Even though they did not score as highly overall as the top three entries, the judges have decided to award them each a £5 Amazon Voucher as well.

Judges praise ‘imaginative ideas’ from students to improve health care

Andy Smout commented that it was:

“Very exciting to see the imaginative ideas that participants in the APEX Student Challenge have come up with, and their passion to help improve healthcare provision is truly inspiring.

“Competitions such as this help to raise awareness not only of the significant challenges facing the NHS but also of the exciting new technologies that are now emerging which could help to solve some of these challenges.”

Dr Sanap said:

“It was really exciting to judge the APEX Student Challenge. I was genuinely impressed by the talent and innovation on display.

“The student projects were fantastic in addressing some of the hidden and prominent challenges in healthcare. There were fresh and unique ideas and it’s inspiring to see such creativity. All the entries showcased immense potential for technology to revolutionize healthcare.

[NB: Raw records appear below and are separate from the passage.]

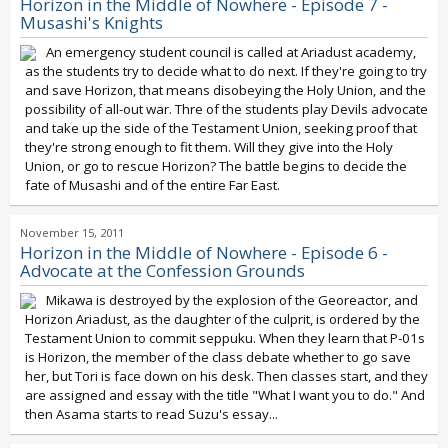
Horizon in the Middle of Nowhere - Episode 7 -
Musashi's Knights
An emergency student council is called at Ariadust academy,
as the students try to decide what to do next. If they're going to try
and save Horizon, that means disobeying the Holy Union, and the
possibility of all-out war. Thre of the students play Devils advocate
and take up the side of the Testament Union, seeking proof that
they're strong enough to fit them. Will they give into the Holy
Union, or go to rescue Horizon? The battle begins to decide the
fate of Musashi and of the entire Far East.
November 15, 2011
Horizon in the Middle of Nowhere - Episode 6 -
Advocate at the Confession Grounds
Mikawa is destroyed by the explosion of the Georeactor, and
Horizon Ariadust, as the daughter of the culprit, is ordered by the
Testament Union to commit seppuku. When they learn that P-01s
is Horizon, the member of the class debate whether to go save
her, but Tori is face down on his desk. Then classes start, and they
are assigned and essay with the title "What I want you to do." And
then Asama starts to read Suzu's essay...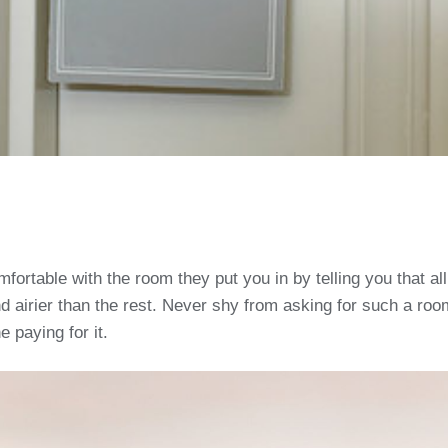
rtable with the room they put you in by telling you that all 
d airier than the rest. Never shy from asking for such a room
e paying for it.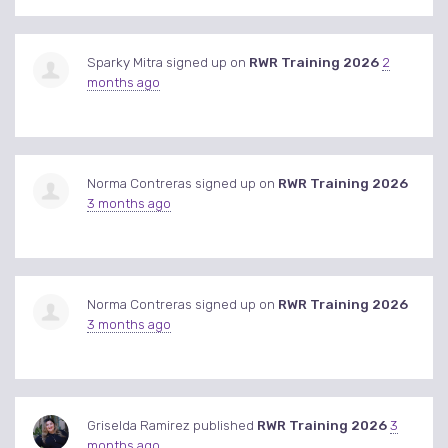
Sparky Mitra
signed up on
RWR Training 2026
2
months ago
Norma Contreras
signed up on
RWR Training 2026
3 months ago
Norma Contreras
signed up on
RWR Training 2026
3 months ago
Griselda Ramirez
published
RWR Training 2026
3
months ago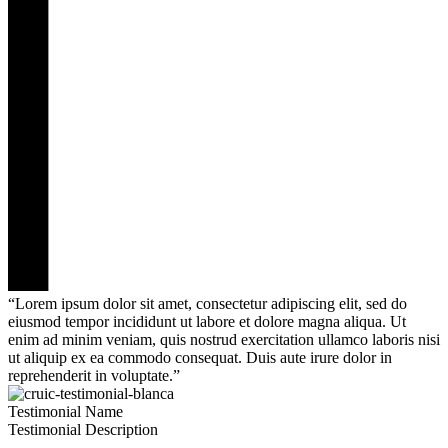
“Lorem ipsum dolor sit amet, consectetur adipiscing elit, sed do
eiusmod tempor incididunt ut labore et dolore magna aliqua. Ut
enim ad minim veniam, quis nostrud exercitation ullamco laboris nisi
ut aliquip ex ea commodo consequat. Duis aute irure dolor in
reprehenderit in voluptate.”
Testimonial Name
Testimonial Description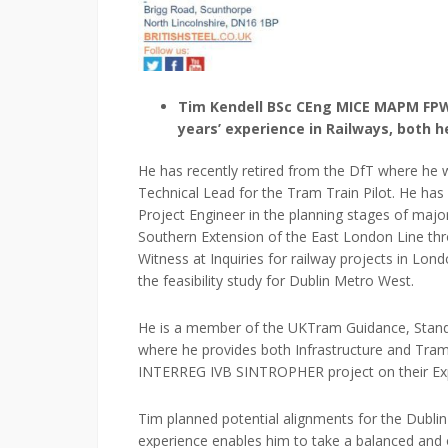
Tim Kendell BSc CEng MICE MAPM FPWI 
years’ experience in Railways, both h
He has recently retired from the DfT where he 
Technical Lead for the Tram Train Pilot. He has
Project Engineer in the planning stages of maj
Southern Extension of the East London Line th
Witness at Inquiries for railway projects in Lo
the feasibility study for Dublin Metro West.
He is a member of the UKTram Guidance, Stan
where he provides both Infrastructure and Tram
INTERREG IVB SINTROPHER project on their Ex
Tim planned potential alignments for the Dublin 
experience enables him to take a balanced and o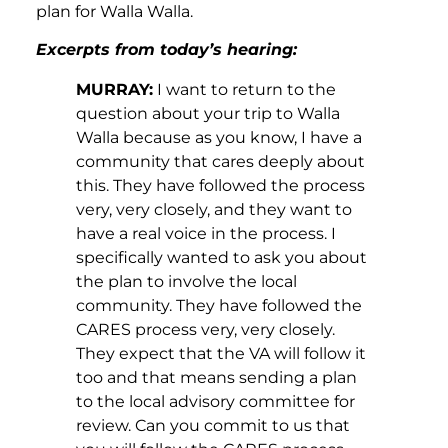
plan for Walla Walla.
Excerpts from today’s hearing:
MURRAY:
I want to return to the
question about your trip to Walla
Walla because as you know, I have a
community that cares deeply about
this. They have followed the process
very, very closely, and they want to
have a real voice in the process. I
specifically wanted to ask you about
the plan to involve the local
community. They have followed the
CARES process very, very closely.
They expect that the VA will follow it
too and that means sending a plan
to the local advisory committee for
review. Can you commit to us that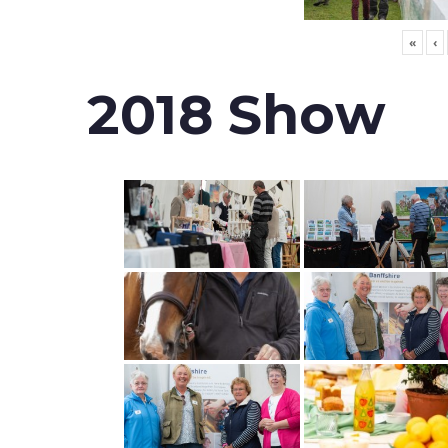
«
‹
2018 Show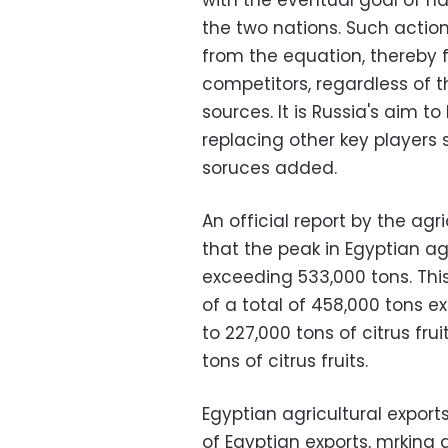
with the eventual goal of ha
the two nations. Such acti
from the equation, thereby 
competitors, regardless of t
sources. It is Russia's aim t
replacing other key players 
soruces added.
An official report by the a
that the peak in Egyptian agr
exceeding 533,000 tons. This
of a total of 458,000 tons e
to 227,000 tons of citrus fru
tons of citrus fruits.
Egyptian agricultural export
of Egyptian exports, mrking 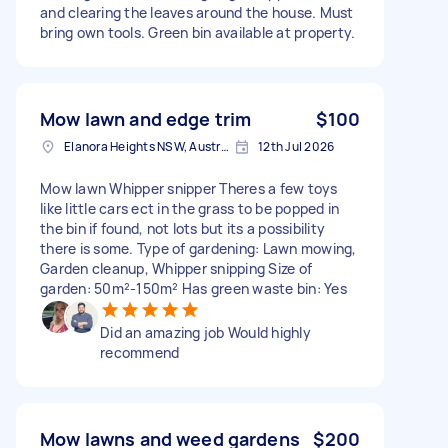
and clearing the leaves around the house. Must
bring own tools. Green bin available at property.
Mow lawn and edge trim
$100
Elanora Heights NSW, Australia
12th Jul 2026
Mow lawn Whipper snipper Theres a few toys
like little cars ect in the grass to be popped in
the bin if found, not lots but its a possibility
there is some. Type of gardening: Lawn mowing,
Garden cleanup, Whipper snipping Size of
garden: 50m²-150m² Has green waste bin: Yes
Did an amazing job Would highly
recommend
Mow lawns and weed gardens
$200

“We are at the forefront of digital transformation today. Usually the most complex problems have very simple solutions. The students actually identified simple solutions to big problems. It’s the idea that matters, one revolutionary idea, one brilliant innovation can revolutionize healthcare in ways you can never predict. I was particularly struck by the student’s passion for improving healthcare and gives me great hope. I am excited to see how these students continue to develop their ideas and bring positive change in healthcare.”

Amy Sutcliffe said:

“The breadth of the solutions that the students came up with was really striking and it was obvious how much effort had gone into their presentations.”

Baker Dearing Educational Trust would like to congratulate all students who took part in the APEX Student Challenge and looks forward to the next APEX Student Digital Health Conference in November 2024.